At this stage a reactor can be very difficult to get going again, but the operators continued undaunted. They pulled a number of the control rods all the way out of the core in an effort to restore power. When inserted between the fuel rods, the control rods slow fission by absorbing neutrons. Normally, it's against Chernobyl's rules to leave fewer than 30 control rods in the core; the best guess now is that they left in only six or eight.

With so much of the fuel exposed, the reactor began to behave very unstably, heating more in some areas than others and running at a critically low coolant level. To counteract this, the operators switched on more pumps to circulate coolant. This actually worsened the instability, and the reactor quickly reached the point where it was ready to shut itself down automatically. Rather than give up the test, the operators switched off the automatic shutdown system.
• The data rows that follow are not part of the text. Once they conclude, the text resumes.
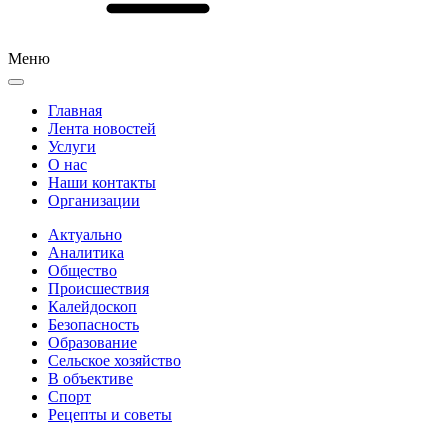
Меню
Главная
Лента новостей
Услуги
О нас
Наши контакты
Организации
Актуально
Аналитика
Общество
Происшествия
Калейдоскоп
Безопасность
Образование
Сельское хозяйство
В объективе
Спорт
Рецепты и советы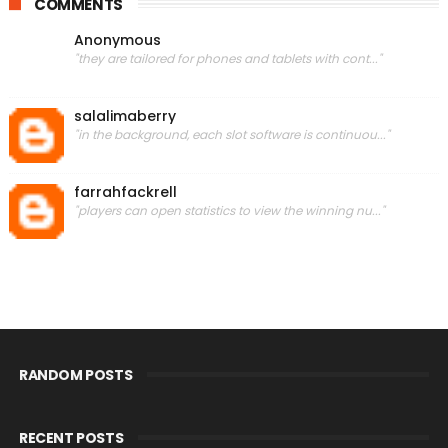
COMMENTS
Anonymous
"they are tailored for phones and tablets with cont..."
salalimaberry
"in the background, each slot software is continuou..."
farrahfackrell
"players can open statistics to view the winning nu..."
RANDOM POSTS
RECENT POSTS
At 1:23 a.m., April 26, they started the experiment. As the turbines spun down, water flow declined, and Chernobyl's engineers were quickly faced with a crucial lack of cooling. Within half a minute they realized that the reactor was running out of control, and they tried to shut it down by dropping all the control rods into the core. Probably because the fuel rods had already overheated and distorted, some of the control rods failed to go all the way into place.
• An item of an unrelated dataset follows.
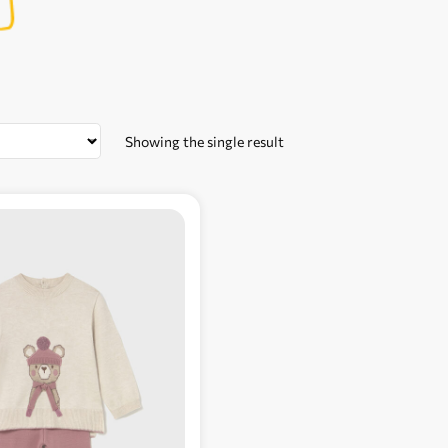
Showing the single result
Within seconds, power in a small part of the core went from less than 10% to perhaps hundreds of times normal. In fact, the first explosion may actually have been a slow-motion version of an atomic bomb going off. The fuel in the Chernobyl reactor didn't melt; it shattered when the reactor reached "prompt critical"-something that nuclear engineers had considered all but impossible. The blast blew apart the top of the reactor's core and destroyed the service crane above it. The zirconium on the fuel rods then reacted with steam from ruptured cooling lines to produce hydrogen. The subsequent explosion shattered the containment, sending radioactive material into the air and spreading fire about the plant. Only acts of heroism by firefighters (many of whom died) prevented the flames from destroying reactor No. 3.

At this stage, the graphite in the reactor's core had a profound effect on Chernobyl No. 4's release of radioactive isotopes. It caught fire and, with the hydrogen, burned with intense heat, carrying radioactivity straight up into the windless night. Flames may have reached a height of 500 meters. The prevailing wind at altitude (to the northeast) happened to be over relatively unpopulated areas, and there was no rain in the Chernobyl area to drop the radioactivity on nearby inhabitants. Though even the Soviets estimate that 30,000 to 40,000 of their citizens will eventually die as a result of the Chernobyl accident, the casualties were (and will be) far lower than could have been the case. Of course, the radioactivity that didn't fall in the immediate area was carried on the wind to places such as the Forssells' small organic farm to the northeast in Sweden.